Report templates for Microsoft Project and Planner Premium
Installing the free templates for project controlling with Power BI

For users of Microsoft Project Online and Planner Premium, Microsoft offers free templates for project controlling. They include a whole series of useful reports that give you an immediate start into project controlling with Power BI. As an example, the screenshot shows the Portfolio Dashboard report.
Customizing the free templates for project controlling with Power BI
You can also customize Microsoft's report templates yourself or build entirely independent reports on the data from Microsoft Project Online or Planner Premium. For this, you can use Power BI Desktop, for example.
Below is an example report for project controlling, the resource histogram.
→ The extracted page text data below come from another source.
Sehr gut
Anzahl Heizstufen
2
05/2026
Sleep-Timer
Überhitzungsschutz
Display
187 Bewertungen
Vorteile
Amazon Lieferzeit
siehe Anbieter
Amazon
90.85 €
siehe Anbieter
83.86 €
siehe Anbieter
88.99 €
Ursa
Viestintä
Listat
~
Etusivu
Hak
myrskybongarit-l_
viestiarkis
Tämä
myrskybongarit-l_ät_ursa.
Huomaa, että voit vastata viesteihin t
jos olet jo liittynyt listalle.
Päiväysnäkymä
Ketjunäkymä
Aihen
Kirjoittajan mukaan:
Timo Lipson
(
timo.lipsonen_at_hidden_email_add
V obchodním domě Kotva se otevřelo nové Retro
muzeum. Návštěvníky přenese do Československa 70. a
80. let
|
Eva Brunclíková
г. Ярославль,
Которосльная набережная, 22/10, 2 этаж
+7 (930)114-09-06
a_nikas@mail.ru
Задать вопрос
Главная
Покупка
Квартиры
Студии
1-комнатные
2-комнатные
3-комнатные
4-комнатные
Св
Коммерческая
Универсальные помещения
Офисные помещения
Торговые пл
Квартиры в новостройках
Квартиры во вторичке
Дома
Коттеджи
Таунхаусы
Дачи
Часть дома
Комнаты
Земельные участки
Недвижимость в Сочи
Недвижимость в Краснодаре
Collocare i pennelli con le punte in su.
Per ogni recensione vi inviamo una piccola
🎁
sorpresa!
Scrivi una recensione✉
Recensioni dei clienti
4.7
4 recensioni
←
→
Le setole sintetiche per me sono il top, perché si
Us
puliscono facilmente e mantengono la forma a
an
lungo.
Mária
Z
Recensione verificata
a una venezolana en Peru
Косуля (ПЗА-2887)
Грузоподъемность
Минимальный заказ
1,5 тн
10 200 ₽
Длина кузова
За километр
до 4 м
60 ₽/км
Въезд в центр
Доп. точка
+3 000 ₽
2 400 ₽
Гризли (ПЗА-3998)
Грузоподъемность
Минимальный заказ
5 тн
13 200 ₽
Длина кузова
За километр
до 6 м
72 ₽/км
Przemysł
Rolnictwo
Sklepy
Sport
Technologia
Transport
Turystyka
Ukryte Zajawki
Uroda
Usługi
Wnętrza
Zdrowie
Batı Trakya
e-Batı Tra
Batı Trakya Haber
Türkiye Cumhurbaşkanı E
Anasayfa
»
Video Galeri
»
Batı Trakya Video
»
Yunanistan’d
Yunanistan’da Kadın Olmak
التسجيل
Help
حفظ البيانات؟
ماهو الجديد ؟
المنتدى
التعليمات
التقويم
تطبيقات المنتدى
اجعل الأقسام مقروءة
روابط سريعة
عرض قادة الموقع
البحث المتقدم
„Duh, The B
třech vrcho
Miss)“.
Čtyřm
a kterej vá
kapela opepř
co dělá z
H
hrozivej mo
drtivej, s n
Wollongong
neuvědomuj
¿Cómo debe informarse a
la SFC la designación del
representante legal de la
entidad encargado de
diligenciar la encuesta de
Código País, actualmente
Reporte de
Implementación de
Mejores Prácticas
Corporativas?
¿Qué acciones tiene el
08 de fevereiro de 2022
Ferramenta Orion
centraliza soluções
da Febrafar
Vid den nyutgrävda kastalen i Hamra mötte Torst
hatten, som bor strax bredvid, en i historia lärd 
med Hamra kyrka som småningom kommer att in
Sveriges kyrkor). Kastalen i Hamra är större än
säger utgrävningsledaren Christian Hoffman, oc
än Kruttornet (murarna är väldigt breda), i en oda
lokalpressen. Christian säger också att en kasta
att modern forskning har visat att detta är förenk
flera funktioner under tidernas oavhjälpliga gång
The upper half shows resource utilization and capacity grouped by project, and the lower half grouped by resource.
You can use Power BI reports in any modern web browser, in Microsoft Teams, and on mobile devices in the Power BI app for Android and iPhone or iPad.
Comprehensive controlling at the strategy, portfolio, program, project, and resource level with Power BI
But how can you build a comprehensive controlling solution beyond that — at the strategy, portfolio, program, project, and resource level with Power BI and Fabric — that visualizes project data from Microsoft Project, Microsoft Planner Basic plans and Microsoft Planner Premium plans, Azure DevOps, and Jira, and is independent of the discontinued Project Online?
For this, Altus delivers ready-made, immediately usable reports that, through the integration of Altus with Microsoft Project, Microsoft Planner Basic plans and Microsoft Planner Premium plans, Azure DevOps, and Jira, enable unified controlling. Below is a selection of the included reports:
Strategy controlling with Power BI
Overview of the value contribution of all projects to the strategic goals, organized by strategic themes.
Innovation controlling with Power BI
The Challenge Dashboard displays the challenges, or problem spaces, that the company wants to solve, organized by strategic goals. The strategic goals themselves are bundled into themes
Overview of all ideas for mastering the defined challenges in the best possible way.
Portfolio controlling with Power BI
Overview of submitted project proposals
Funnel of new project proposals and projects, displayed by project lifecycle, phase, and approval stage
Overall view of all portfolios, including the IT portfolio (projects and agile initiatives)
Program controlling with Power BI
Program overview for cost controlling and schedule controlling with Power BI
Project controlling with Power BI: project overview with KPIs and milestone overview
Overview of all ongoing projects from Microsoft Project, Planner Basic, Planner Premium, Azure Boards, Azure DevOps, and Jira, including KPIs. These are integrated by Altus out of the box and can be displayed in a single overview.
Overview of all milestones, e.g. filtered by department or project manager
Change requests and RFCs
A cockpit for your own tasks with Power BI
An overview of your personal work backlog containing all tasks from Microsoft Project, Microsoft Planner, Microsoft Planner Premium, Azure DevOps, and Atlassian Jira. In addition, there are complementary overviews of all deliverables, issues, risks, decisions, change requests, and lessons learned.

How can I create a cross-project analysis of all tasks from Microsoft Planner?
Microsoft Planner Basic plans store their data in the Planner app of Microsoft 365 and do not provide a data source for building Power BI reports by default. Planner Premium plans store their data in Dataverse. Dataverse can easily be used as a data source for Power BI. With Altus, you can analyze the data from Planner Basic and Planner Premium together.
Extend your reports and add further data sources from your organization.
Power BI gives you the option to choose from a wide range of connectors and to connect additional data sources from your organization without deep programming experience.

Databases such as SQL Server, Oracle databases, or SAP HANA databases can be connected.

Connectors for online services such as Salesforce or Google Analytics are also available.
This is just a selection of the connectors available in Power BI that enable you to access your data without major programming skills.